[Problem] In full and without alteration, copy the listing.

-----

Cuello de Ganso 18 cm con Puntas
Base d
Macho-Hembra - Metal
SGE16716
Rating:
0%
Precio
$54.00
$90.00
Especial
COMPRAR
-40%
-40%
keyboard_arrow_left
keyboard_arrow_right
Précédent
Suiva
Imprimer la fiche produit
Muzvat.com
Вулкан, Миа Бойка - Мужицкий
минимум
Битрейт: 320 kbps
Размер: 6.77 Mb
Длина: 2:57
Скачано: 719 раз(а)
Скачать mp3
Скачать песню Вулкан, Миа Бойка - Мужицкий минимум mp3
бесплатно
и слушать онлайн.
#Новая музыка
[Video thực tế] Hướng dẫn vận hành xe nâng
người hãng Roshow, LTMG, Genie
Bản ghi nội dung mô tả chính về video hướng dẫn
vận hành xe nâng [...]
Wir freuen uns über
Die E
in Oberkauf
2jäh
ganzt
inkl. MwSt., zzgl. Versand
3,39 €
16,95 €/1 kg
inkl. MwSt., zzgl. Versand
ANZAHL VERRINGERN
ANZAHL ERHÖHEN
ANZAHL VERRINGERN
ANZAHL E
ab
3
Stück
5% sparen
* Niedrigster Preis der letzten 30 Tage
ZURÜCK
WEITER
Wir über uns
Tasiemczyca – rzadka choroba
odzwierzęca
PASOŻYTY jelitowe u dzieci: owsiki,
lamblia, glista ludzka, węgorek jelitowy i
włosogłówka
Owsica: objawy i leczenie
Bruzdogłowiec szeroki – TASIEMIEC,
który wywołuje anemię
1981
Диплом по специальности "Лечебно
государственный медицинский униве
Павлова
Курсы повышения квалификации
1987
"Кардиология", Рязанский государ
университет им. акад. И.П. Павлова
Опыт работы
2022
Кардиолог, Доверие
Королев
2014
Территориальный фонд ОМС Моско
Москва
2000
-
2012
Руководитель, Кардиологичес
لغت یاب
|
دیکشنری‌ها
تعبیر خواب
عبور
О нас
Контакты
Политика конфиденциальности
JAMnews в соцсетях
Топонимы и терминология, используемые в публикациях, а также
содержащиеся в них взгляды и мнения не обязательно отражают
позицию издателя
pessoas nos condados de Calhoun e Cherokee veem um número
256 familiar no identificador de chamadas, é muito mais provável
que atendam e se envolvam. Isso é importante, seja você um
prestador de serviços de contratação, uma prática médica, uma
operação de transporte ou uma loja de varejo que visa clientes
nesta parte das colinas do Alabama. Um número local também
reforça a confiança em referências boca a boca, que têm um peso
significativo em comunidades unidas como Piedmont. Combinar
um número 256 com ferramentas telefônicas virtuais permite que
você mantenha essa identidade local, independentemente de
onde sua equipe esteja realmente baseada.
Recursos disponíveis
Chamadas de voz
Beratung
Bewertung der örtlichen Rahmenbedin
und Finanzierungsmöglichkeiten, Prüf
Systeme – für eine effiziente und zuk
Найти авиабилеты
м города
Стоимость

-----

[Task response]
Cuello de Ganso 18 cm con Puntas
Base d
Macho-Hembra - Metal
SGE16716
Rating:
0%
Precio
$54.00
$90.00
Especial
COMPRAR
-40%
-40%
keyboard_arrow_left
keyboard_arrow_right
Précédent
Suiva
Imprimer la fiche produit
Muzvat.com
Вулкан, Миа Бойка - Мужицкий
минимум
Битрейт: 320 kbps
Размер: 6.77 Mb
Длина: 2:57
Скачано: 719 раз(а)
Скачать mp3
Скачать песню Вулкан, Миа Бойка - Мужицкий минимум mp3
бесплатно
и слушать онлайн.
#Новая музыка
[Video thực tế] Hướng dẫn vận hành xe nâng
người hãng Roshow, LTMG, Genie
Bản ghi nội dung mô tả chính về video hướng dẫn
vận hành xe nâng [...]
Wir freuen uns über
Die E
in Oberkauf
2jäh
ganzt
inkl. MwSt., zzgl. Versand
3,39 €
16,95 €/1 kg
inkl. MwSt., zzgl. Versand
ANZAHL VERRINGERN
ANZAHL ERHÖHEN
ANZAHL VERRINGERN
ANZAHL E
ab
3
Stück
5% sparen
* Niedrigster Preis der letzten 30 Tage
ZURÜCK
WEITER
Wir über uns
Tasiemczyca – rzadka choroba
odzwierzęca
PASOŻYTY jelitowe u dzieci: owsiki,
lamblia, glista ludzka, węgorek jelitowy i
włosogłówka
Owsica: objawy i leczenie
Bruzdogłowiec szeroki – TASIEMIEC,
który wywołuje anemię
1981
Диплом по специальности "Лечебно
государственный медицинский униве
Павлова
Курсы повышения квалификации
1987
"Кардиология", Рязанский государ
университет им. акад. И.П. Павлова
Опыт работы
2022
Кардиолог, Доверие
Королев
2014
Территориальный фонд ОМС Моско
Москва
2000
-
2012
Руководитель, Кардиологичес
لغت یاب
|
دیکشنری‌ها
تعبیر خواب
عبور
О нас
Контакты
Политика конфиденциальности
JAMnews в соцсетях
Топонимы и терминология, используемые в публикациях, а также
содержащиеся в них взгляды и мнения не обязательно отражают
позицию издателя
pessoas nos condados de Calhoun e Cherokee veem um número
256 familiar no identificador de chamadas, é muito mais provável
que atendam e se envolvam. Isso é importante, seja você um
prestador de serviços de contratação, uma prática médica, uma
operação de transporte ou uma loja de varejo que visa clientes
nesta parte das colinas do Alabama. Um número local também
reforça a confiança em referências boca a boca, que têm um peso
significativo em comunidades unidas como Piedmont. Combinar
um número 256 com ferramentas telefônicas virtuais permite que
você mantenha essa identidade local, independentemente de
onde sua equipe esteja realmente baseada.
Recursos disponíveis
Chamadas de voz
Beratung
Bewertung der örtlichen Rahmenbedin
und Finanzierungsmöglichkeiten, Prüf
Systeme – für eine effiziente und zuk
Найти авиабилеты
м города
Стоимость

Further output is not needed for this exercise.